You can watch live here…
FOODS AND FOOD COMPONENTS TO REDUCE
• Reduce daily sodium intake to less than 2,300 milligrams (mg) and further reduce intake to 1,500 mg among persons who are 51 and older and those of any age who are African American or have hypertension, diabetes, or chronic kidney disease. The 1,500 mg recommendation applies to about half of the U.S. population, including children, and the majority of adults.
• Consume less than 10 percent of calories from saturated fatty acids by replacing them with monounsaturated and polyunsaturated fatty acids.
• Consume less than 300 mg per day of dietary cholesterol.
• Keep trans fatty acid consumption as low as possible by limiting foods that contain synthetic sources of trans fats, such as partially hydrogenated oils, and by limiting other solid fats.
• Reduce the intake of calories from solid fats and added sugars. • Limit the consumption of foods that contain refined grains, especially refined grain foods that contain solid fats, added sugars, and sodium.
• If alcohol is consumed, it should be consumed in moderation—up to one drink per day for women and two drinks per day for men—and only by adults of legal drinking age.
FOODS AND NUTRIENTS TO INCREASE
Individuals should meet the following recommendations as part of a healthy eating pattern while staying within their calorie needs.
• Increase vegetable and fruit intake.
• Eat a variety of vegetables, especially dark-green and red and orange vegetables and beans and peas.
• Consume at least half of all grains as whole grains. Increase whole-grain intake by replacing refined grains with whole grains.
• Increase intake of fat-free or low-fat milk and milk products, such as milk, yogurt, cheese, or fortified soy beverages.6
• Choose a variety of protein foods, which include seafood, lean meat and poultry, eggs, beans and peas, soy products, and unsalted nuts and seeds.
• Increase the amount and variety of seafood consumed by choosing seafood in place of some meat and poultry.
• Replace protein foods that are higher in solid fats with choices that are lower in solid fats and calories and/or are sources of oils.
• Use oils to replace solid fats where possible.
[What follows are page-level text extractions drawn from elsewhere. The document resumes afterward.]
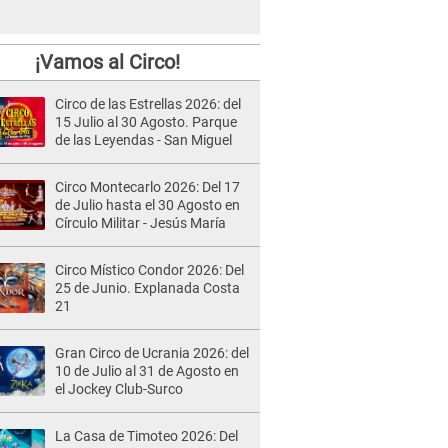
¡Vamos al Circo!
Circo de las Estrellas 2026: del
15 Julio al 30 Agosto. Parque
de las Leyendas - San Miguel
Circo Montecarlo 2026: Del 17
de Julio hasta el 30 Agosto en
Círculo Militar - Jesús María
Circo Místico Condor 2026: Del
25 de Junio. Explanada Costa
21
Gran Circo de Ucrania 2026: del
10 de Julio al 31 de Agosto en
el Jockey Club-Surco
La Casa de Timoteo 2026: Del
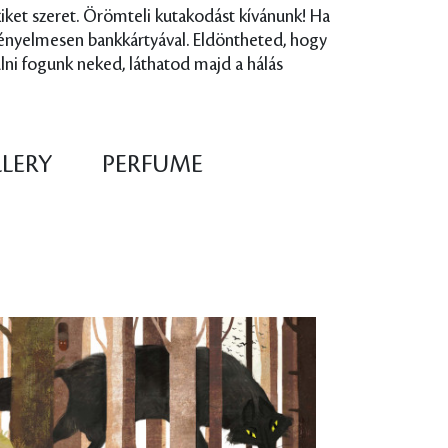
akiket szeret. Örömteli kutakodást kívánunk! Ha
 kényelmesen bankkártyával. Eldöntheted, hogy
lni fogunk neked, láthatod majd a hálás
LLERY
PERFUME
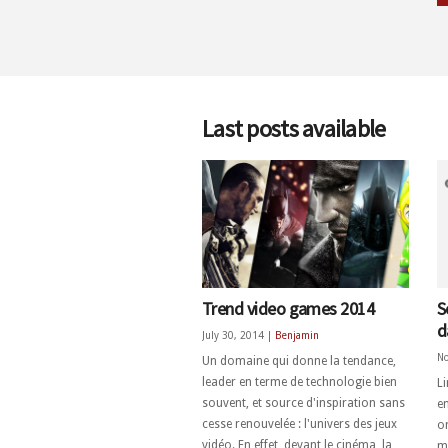
Last posts available
Trend video games 2014
S
d
July 30, 2014 |
Benjamin
No
Un domaine qui donne la tendance,
leader en terme de technologie bien
L
souvent, et source d'inspiration sans
en
cesse renouvelée : l'univers des jeux
o
vidéo. En effet, devant le cinéma, la
ma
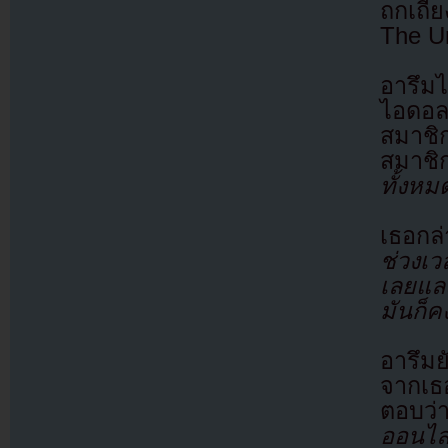
ถกเถี
The Un
อารึมไ
ไอดอลร
สมาชิ
สมาชิ
ทั้งหม
เธอกล
ช่วงเว
เลยและ
มันก็ค
อารึมย
จากเธอ
ตอบว่
ออนไลน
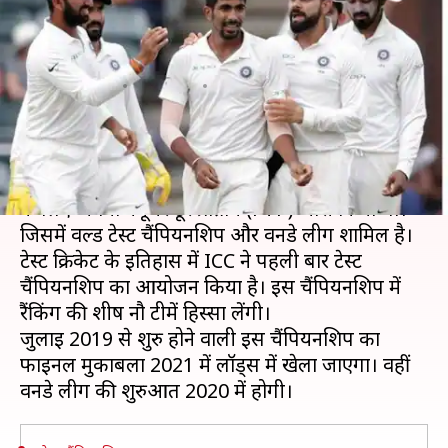
कब खेला जाएगा इसका फाइनल,
भारत के मैच और शेड्यूल
लेखन
Jul 22, 2019
07:16 pm
मोहम्मद वाहिद
क्या है खबर?
अंतर्राष्ट्रीय क्रिकेट परिषद (ICC) ने पिछले साल पांच सालों
के लिए अपना फ्यूचर टूर प्रोग्राम (FTP) जारी किया था।
जिसमें वर्ल्ड टेस्ट चैंपियनशिप और वनडे लीग शामिल है।
टेस्ट क्रिकेट के इतिहास में ICC ने पहली बार टेस्ट
चैंपियनशिप का आयोजन किया है। इस चैंपियनशिप में
रैंकिंग की शीर्ष नौ टीमें हिस्सा लेंगी।
जुलाई 2019 से शुरु होने वाली इस चैंपियनशिप का
फाइनल मुकाबला 2021 में लॉर्ड्स में खेला जाएगा। वहीं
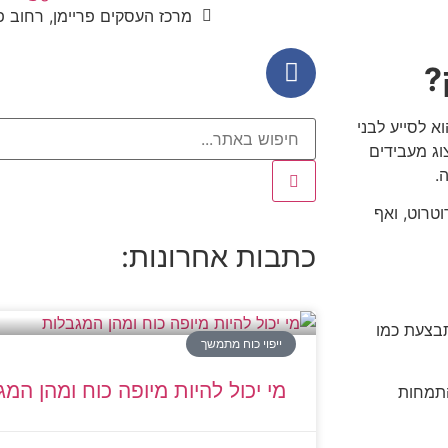
מרכז העסקים פריימן, רחוב פריימן 5, ראש
?
א לסייע לבני
וג מעבידים
.
וטרוט, ואף
כתבות אחרונות:
בצעת כמו
ייפוי כוח מתמשך
מי יכול להיות מיופה כוח ומהן המ
התמחות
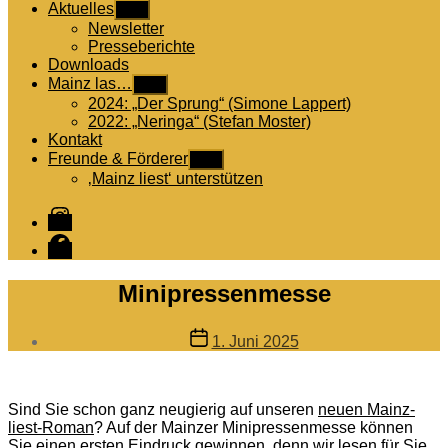
Aktuelles
Untermenü
anzeigen
Newsletter
Presseberichte
Downloads
Mainz las…
Untermenü
anzeigen
2024: „Der Sprung“ (Simone Lappert)
2022: „Neringa“ (Stefan Moster)
Kontakt
Freunde & Förderer
Untermenü
anzeigen
‚Mainz liest‘ unterstützen
Instagram
Facebook
Minipressenmesse
Veröffentlichungsdatum
1. Juni 2025
Sind Sie schon ganz neugierig auf unseren
neuen Mainz-
liest-Roman
? Auf der Mainzer Minipressenmesse können
Sie einen ersten Eindruck gewinnen, denn wir lesen für Sie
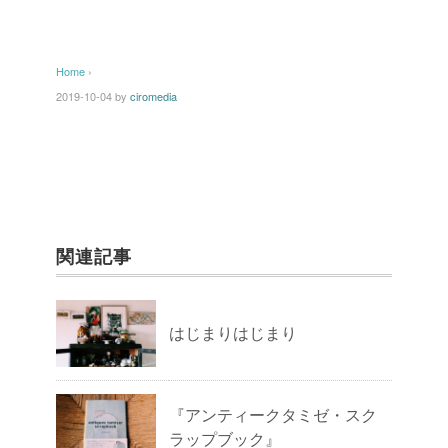
Home
›
2019-10-04
by
ciromedia
関連記事
はじまりはじまり
『アンティークタミゼ・スク
ラップブック』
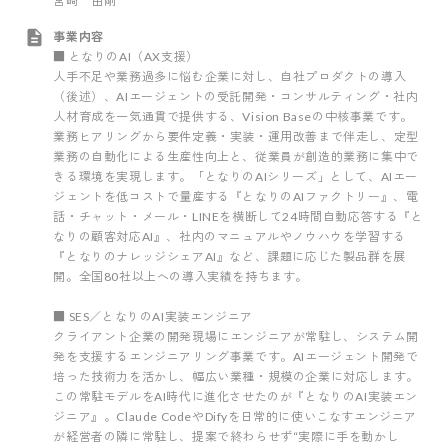
宮﨑 由剛
事業内容
■ となりのAI（AX支援）
人手不足や業務過多に悩む企業に対し、自社プロダクトの導入
（後述）、AIエージェントの受託開発・コンサルティング・社内
人材育成を一気通貫で提供する、Vision Baseの中核事業です。
業務ヒアリングから要件定義・実装・運用改善まで伴走し、定型
業務の自動化による生産性向上と、従業員が創造的業務に集中で
きる環境を実現します。「となりのAIシリーズ」として、AIエー
ジェントを低コストで量産する『となりのAIファクトリー』、電
話・チャット・メール・LINEを横断して24時間自動応答する『と
なりの顧客対応AI』、社内のマニュアルやノウハウを学習する
『となりのナレッジシェアAI』など、課題に応じた製品群を展
開。全国80社以上への導入実績を持ちます。
■ SES／となりのAI実装エンジニア
クライアント企業の開発現場にエンジニアが常駐し、システム開
発を支援するエンジニアリング事業です。AIエージェント開発で
培った技術力を活かし、幅広い業種・規模の企業に対応します。
この常駐モデルをAI時代に進化させたのが『となりのAI実装エン
ジニア』。Claude CodeやDifyを日常的に使いこなすエンジニア
が経営者の隣に常駐し、提案で終わらせず“実際に手を動かし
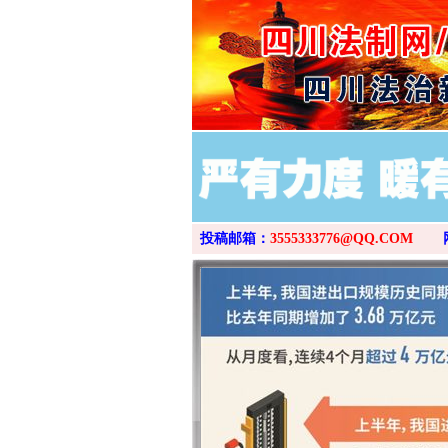
投稿邮箱：
3555333776@QQ.COM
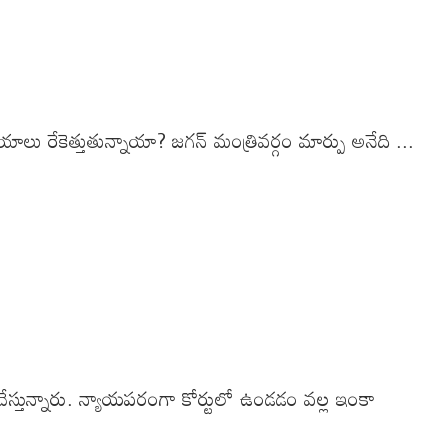
ు రేకెత్తుతున్నాయా? జగన్ మంత్రివర్గం మార్పు అనేది ...
 చేస్తున్నారు. న్యాయపరంగా కోర్టులో ఉండడం వల్ల ఇంకా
• Choose foods that provide more potassium, dietary fiber, calcium, and vitamin D, which are nutrients of concern in American diets. These foods include vegetables, fruits, whole grains, and milk and milk products.
WHAT WE LIKED
The USDA explicitly said to drink water and not sugary drinks.
The USDA gave a clearly graspable amount for fruit and veg consumption – half a plate.
The USDA said that over 50% of the population should reduce sodium to 1500mg.
WHAT THE USDA could have said and done:
Of the four people fielding questions onstage, not one was a dietitian. Hmn, aren’t RD’s the ones who know best about nutrition. Maybe in 2015?
The USDA really needs to shorten the documents. If Michale Pollan said it in 7 words, and Marion Nestle in 3 sentences, why does the USDA needs pages and pages of documentation to tell us what to eat?
Too much focus on exercise. Yes, it’s important, but the percentage of time spent on this is infinitely higher than on saying don’t eat junk food.
The advice could have been more specific. Instead of “eat less solid fats”, how about – “eat less meat and cheese, and eating more beans and nuts for protein”?
And if the USDA could have announced that it would put its weight behind a change in subsidies from soy and corn to fresh fruits and vegetables…
The USDA 2010 guidelines improved from those of 2005. They bumped up from a D+ to C-. They still need brevity, specific food advice, and less lobbying fingerprints.